Assignment: Your copy should hold exactly the lines from the beginning of the listing below through the line with "Quero receber comunicações comerciais", without any pictures.

Supplied entries:

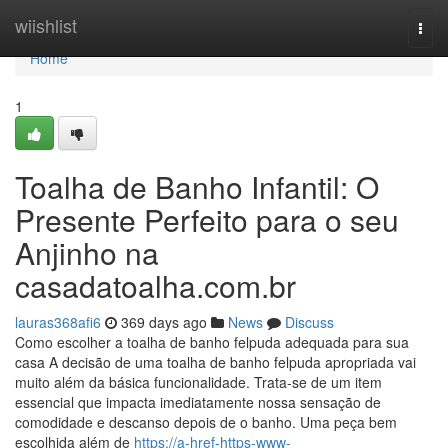
Home
wiishlist
Togg
navi
Home
1
Toalha de Banho Infantil: O
Presente Perfeito para o seu
Anjinho na
casadatoalha.com.br
lauras368afi6
369 days ago
News
Discuss
Como escolher a toalha de banho felpuda adequada para sua
casa A decisão de uma toalha de banho felpuda apropriada vai
muito além da básica funcionalidade. Trata-se de um item
essencial que impacta imediatamente nossa sensação de
comodidade e descanso depois de o banho. Uma peça bem
escolhida além de
https://a-href-https-www-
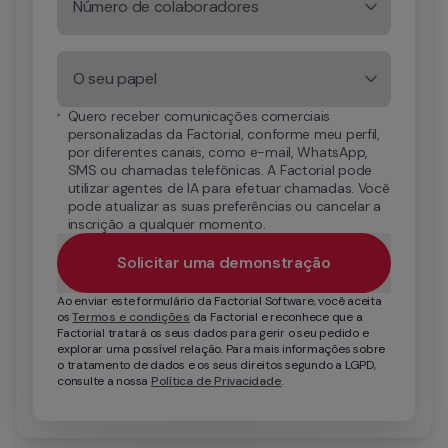
Número de colaboradores
O seu papel
Quero receber comunicações comerciais 
personalizadas da Factorial, conforme meu perfil, 
por diferentes canais, como e-mail, WhatsApp, 
SMS ou chamadas telefônicas. A Factorial pode 
utilizar agentes de IA para efetuar chamadas. Você 
pode atualizar as suas preferências ou cancelar a 
inscrição a qualquer momento.
Solicitar uma demonstração
Ao enviar este formulário da Factorial Software, você aceita 
os 
Termos e condições
 da Factorial e reconhece que a 
Factorial tratará os seus dados para gerir o seu pedido e 
explorar uma possível relação. Para mais informações sobre 
o tratamento de dados e os seus direitos segundo a LGPD, 
consulte a nossa 
Política de Privacidade
.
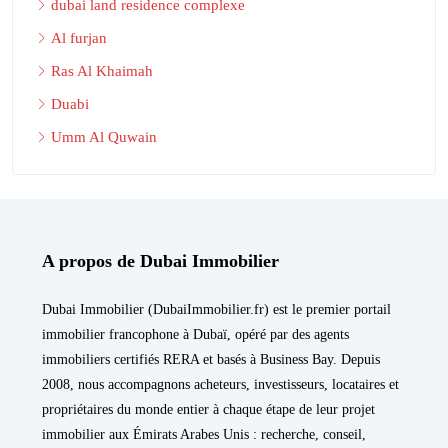
dubai land residence complexe
Al furjan
Ras Al Khaimah
Duabi
Umm Al Quwain
A propos de Dubai Immobilier
Dubai Immobilier (DubaiImmobilier.fr) est le premier portail
immobilier francophone à Dubaï, opéré par des agents
immobiliers certifiés RERA et basés à Business Bay. Depuis
2008, nous accompagnons acheteurs, investisseurs, locataires et
propriétaires du monde entier à chaque étape de leur projet
immobilier aux Émirats Arabes Unis : recherche, conseil,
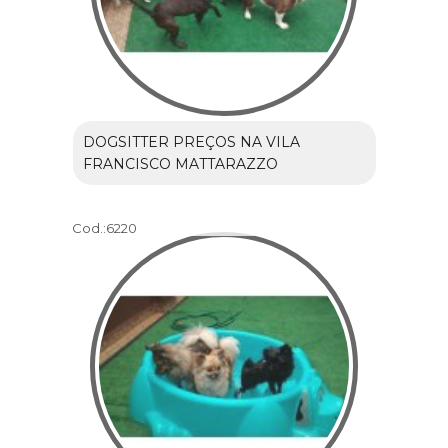
DOGSITTER PREÇOS NA VILA
FRANCISCO MATTARAZZO
Cod.:
6220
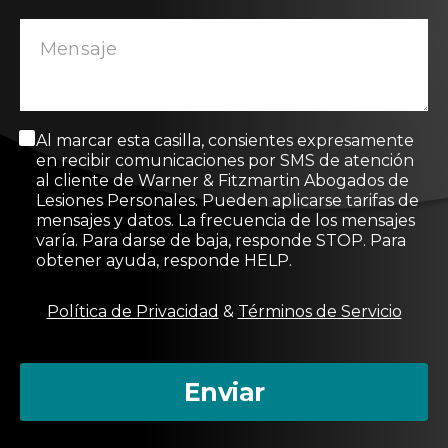
M
Al marcar esta casilla, consientes expresamente
e
en recibir comunicaciones por SMS de atención
n
al cliente de Warner & Fitzmartin Abogados de
s
Lesiones Personales. Pueden aplicarse tarifas de
a
mensajes y datos. La frecuencia de los mensajes
j
varía. Para darse de baja, responde STOP. Para
e
obtener ayuda, responde HELP.
d
e
c
Política de Privacidad
&
Términos de Servicio
o
n
s
Enviar
e
n
t
i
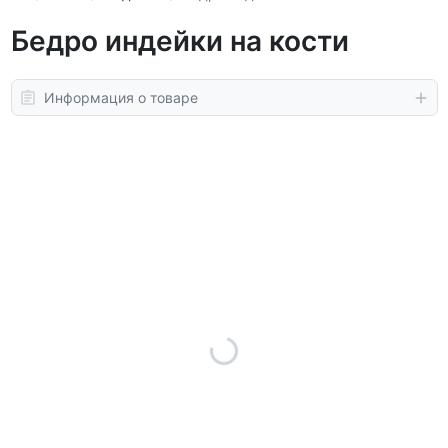
Бедро индейки на кости
Информация о товаре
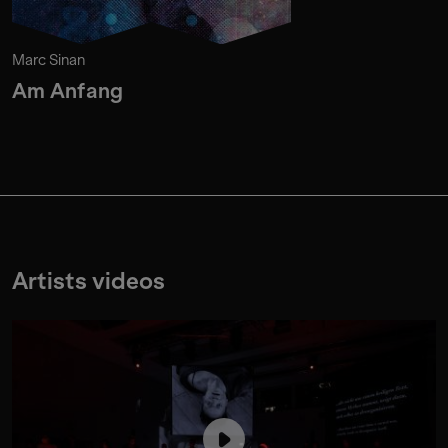
Marc Sinan
Am Anfang
Artists videos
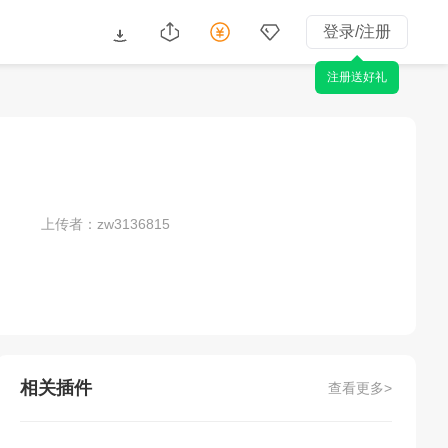
登录/注册
注册送好礼
上传者：zw3136815
相关插件
查看更多>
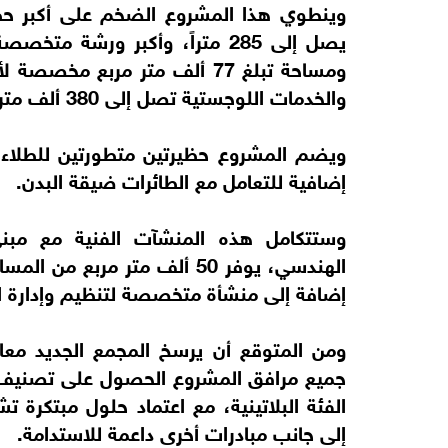
وينطوي هذا المشروع الضخم على أكبر حظ
يصل إلى 285 متراً، وأكبر ورش
ومساحة تبلغ 77 ألف متر مربع م
والخدمات اللوجستية تصل إلى 380 ألف متر مربع.
ويضم المشروع حظيرتين متطورتين للطلاء 
إضافية للتعامل مع الطائرات ضيقة البدن.
وستتكامل هذه المنشآت الفنية مع مبن
إضافة إلى منشأة متخصصة لتنظيم وإدارة ا
ومن المتوقع أن يرسخ المجمع الجديد مع
الفئة البلاتينية، مع اعتماد حلول مبتكرة
إلى جانب مبادرات أخرى داعمة للاستدامة.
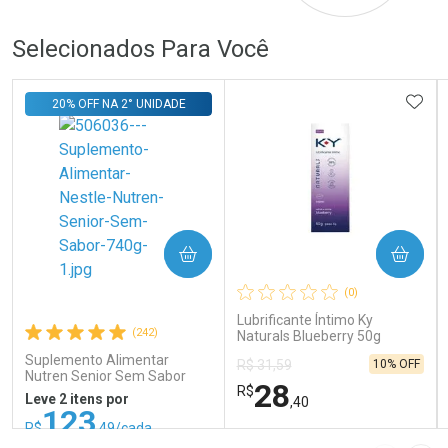
Selecionados Para Você
ADIC
20% OFF NA 2° UNIDADE
COMPRAR
COMPRAR
(0)
Lubrificante Íntimo Ky
(242)
Naturals Blueberry 50g
Suplemento Alimentar
10% OFF
R$ 31,59
Nutren Senior Sem Sabor
28
R$
740g
Leve 2 itens por
,40
123
R$
,49/cada
ou R$ 137,21/un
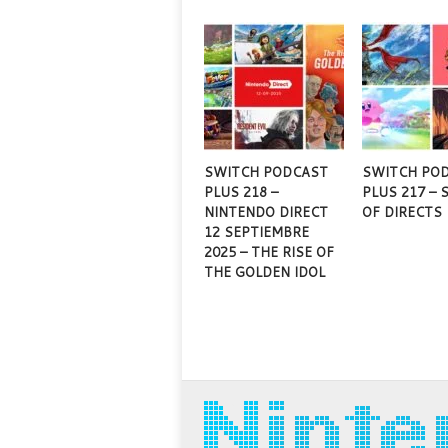
SWITCH PODCAST
SWITCH PO
PLUS 218 –
PLUS 217 –
NINTENDO DIRECT
OF DIRECTS
12 SEPTIEMBRE
2025 – THE RISE OF
THE GOLDEN IDOL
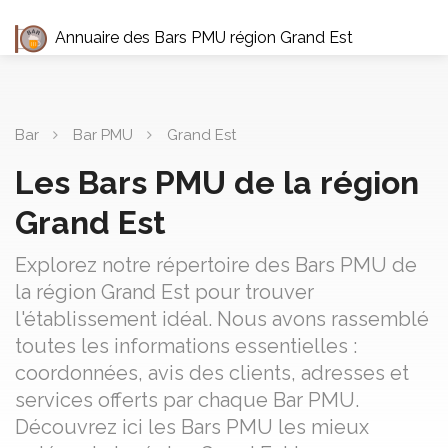
Annuaire des Bars PMU région Grand Est
Bar
Bar PMU
Grand Est
Les Bars PMU de la région
Grand Est
Explorez notre répertoire des Bars PMU de
la région Grand Est pour trouver
l'établissement idéal. Nous avons rassemblé
toutes les informations essentielles :
coordonnées, avis des clients, adresses et
services offerts par chaque Bar PMU.
Découvrez ici les Bars PMU les mieux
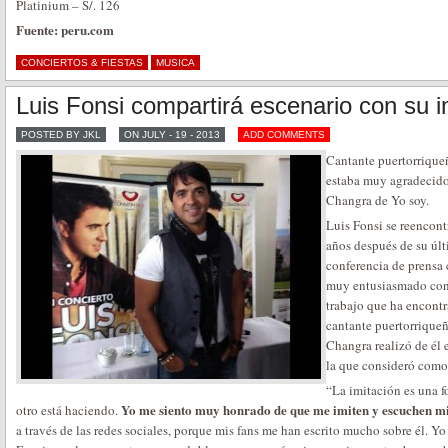
Platinium – S/. 126
Fuente: peru.com
CONCIERTOS & FIESTAS
MUSICA
Luis Fonsi compartirá escenario con su 
POSTED BY JKL
ON JULY - 19 - 2013
ADD COMMENTS
Cantante puertorriqueñ
estaba muy agradecido 
Changra de Yo soy.
Luis Fonsi se reencont
años después de su últ
conferencia de prensa 
muy entusiasmado con 
trabajo que ha encontra
cantante puertorriqueñ
Changra realizó de él 
la que consideró como
“La imitación es una f
Yo me siento muy honrado de que me imiten y escuchen m
otro está haciendo.
a través de las redes sociales, porque mis fans me han escrito mucho sobre él. Y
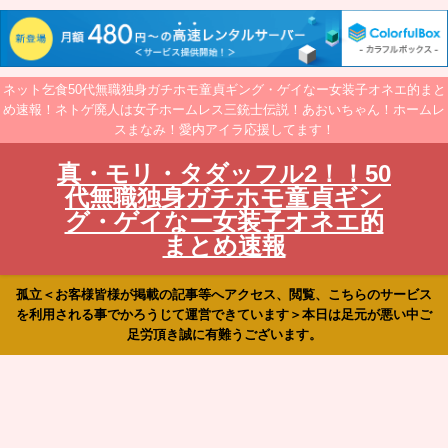
ネット乞食50代無職独身ガチホモ童貞ギング・ゲイなー女装子オネエ的まと
め速報！ネトゲ廃人は女子ホームレス三銃士伝説！あおいちゃん！ホームレ
スまなみ！愛内アイラ応援してます！
真・モリ・タダッフル2！！50
代無職独身ガチホモ童貞ギン
グ・ゲイなー女装子オネエ的
まとめ速報
孤立＜お客様皆様が掲載の記事等へアクセス、閲覧、こちらのサービス
を利用される事でかろうじて運営できています＞本日は足元が悪い中ご
足労頂き誠に有難うございます。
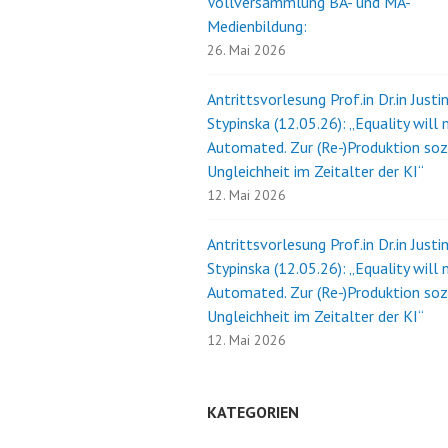
Vollversammlung BA- und MA-
Medienbildung:
26. Mai 2026
Antrittsvorlesung Prof.in Dr.in Justi
Stypinska (12.05.26): „Equality will 
Automated. Zur (Re-)Produktion soz
Ungleichheit im Zeitalter der KI“
12. Mai 2026
Antrittsvorlesung Prof.in Dr.in Justi
Stypinska (12.05.26): „Equality will 
Automated. Zur (Re-)Produktion soz
Ungleichheit im Zeitalter der KI“
12. Mai 2026
KATEGORIEN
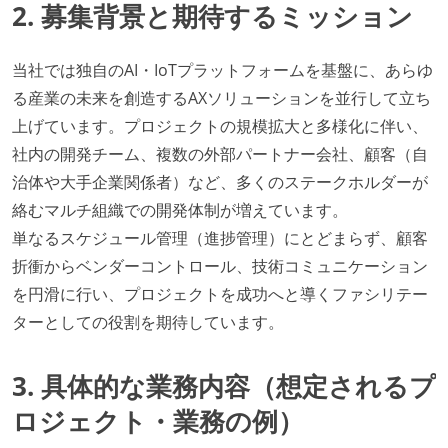
2. 募集背景と期待するミッション
当社では独自のAI・IoTプラットフォームを基盤に、あらゆ
る産業の未来を創造するAXソリューションを並行して立ち
上げています。プロジェクトの規模拡大と多様化に伴い、
社内の開発チーム、複数の外部パートナー会社、顧客（自
治体や大手企業関係者）など、多くのステークホルダーが
絡むマルチ組織での開発体制が増えています。
単なるスケジュール管理（進捗管理）にとどまらず、顧客
折衝からベンダーコントロール、技術コミュニケーション
を円滑に行い、プロジェクトを成功へと導くファシリテー
ターとしての役割を期待しています。
3. 具体的な業務内容（想定されるプ
ロジェクト・業務の例）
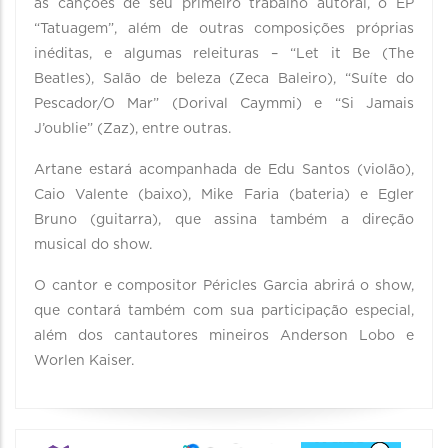
as canções de seu primeiro trabalho autoral, o EP
“Tatuagem”, além de outras composições próprias
inéditas, e algumas releituras – “Let it Be (The
Beatles), Salão de beleza (Zeca Baleiro), “Suíte do
Pescador/O Mar” (Dorival Caymmi) e “Si Jamais
J’oublie” (Zaz), entre outras.
Artane estará acompanhada de Edu Santos (violão),
Caio Valente (baixo), Mike Faria (bateria) e Egler
Bruno (guitarra), que assina também a direção
musical do show.
O cantor e compositor Péricles Garcia abrirá o show,
que contará também com sua participação especial,
além dos cantautores mineiros Anderson Lobo e
Worlen Kaiser.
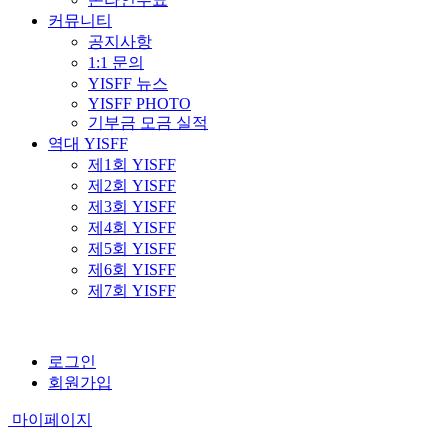
커뮤니티
공지사항
1:1 문의
YISFF 뉴스
YISFF PHOTO
기부금 모금 실적
역대 YISFF
제1회 YISFF
제2회 YISFF
제3회 YISFF
제4회 YISFF
제5회 YISFF
제6회 YISFF
제7회 YISFF
로그인
회원가입
마이페이지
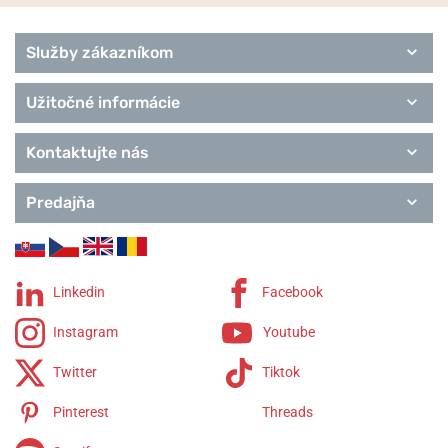
Služby zákazníkom
Užitočné informácie
Kontaktujte nás
Predajňa
Linkedin
Facebook
Instagram
Youtube
Twitter
Tiktok
Pinterest
Threads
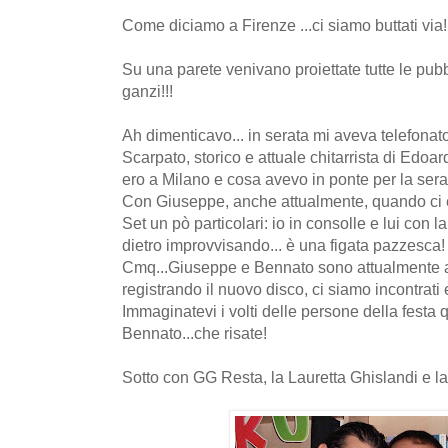
Come diciamo a Firenze ...ci siamo buttati via!
Su una parete venivano proiettate tutte le pubbl
ganzi!!!
Ah dimenticavo... in serata mi aveva telefona
Scarpato, storico e attuale chitarrista di Edoa
ero a Milano e cosa avevo in ponte per la sera
Con Giuseppe, anche attualmente, quando ci è
Set un pò particolari: io in consolle e lui con la
dietro improvvisando... è una figata pazzesca!
Cmq...Giuseppe e Bennato sono attualmente 
registrando il nuovo disco, ci siamo incontrati 
Immaginatevi i volti delle persone della fest
Bennato...che risate!
Sotto con GG Resta, la Lauretta Ghislandi e la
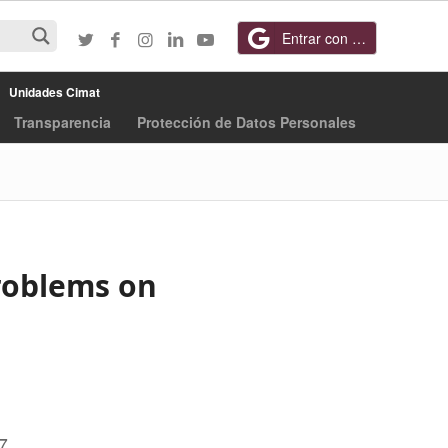
Entrar con Google
Unidades Cimat
Transparencia
Protección de Datos Personales
roblems on
7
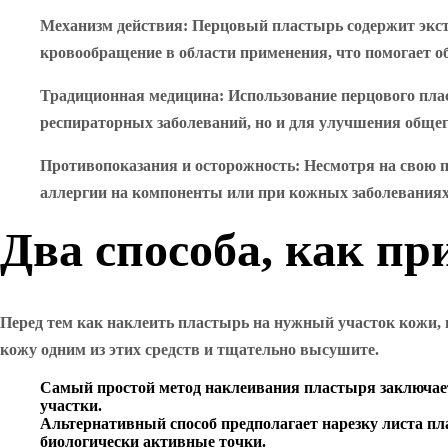
Механизм действия
: Перцовый пластырь содержит экс
кровообращение в области применения, что помогает о
Традиционная медицина
: Использование перцового пла
респираторных заболеваний, но и для улучшения общег
Противопоказания и осторожность
: Несмотря на свою 
аллергии на компоненты или при кожных заболеваниях
Два способа, как п
Перед тем как наклеить пластырь на нужный участок кожи, 
кожу одним из этих средств и тщательно высушите.
Самый простой метод наклеивания пластыря заключает
участки.
Альтернативный способ предполагает нарезку листа пл
биологически активные точки.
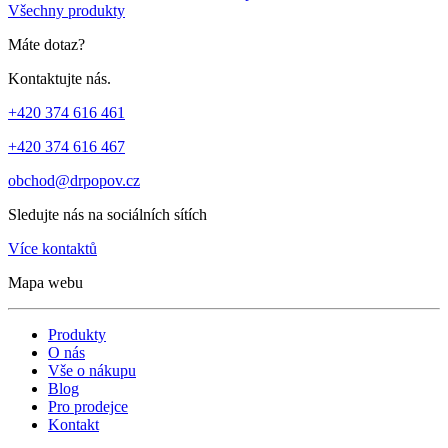
Všechny produkty
Máte dotaz?
Kontaktujte nás.
+420 374 616 461
+420 374 616 467
obchod@drpopov.cz
Sledujte nás na sociálních sítích
Více kontaktů
Mapa webu
Produkty
O nás
Vše o nákupu
Blog
Pro prodejce
Kontakt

Answer to the problem:
Home
wiishlist
Togg
navi
Home
1
Toalha de Banho Infantil: O
Presente Perfeito para o seu
Anjinho na
casadatoalha.com.br
lauras368afi6
369 days ago
News
Discuss
Como escolher a toalha de banho felpuda adequada para sua
casa A decisão de uma toalha de banho felpuda apropriada vai
muito além da básica funcionalidade. Trata-se de um item
essencial que impacta imediatamente nossa sensação de
comodidade e descanso depois de o banho. Uma peça bem
escolhida além de
https://a-href-https-www-
Número de colaboradores
O seu papel
Quero receber comunicações comerciais 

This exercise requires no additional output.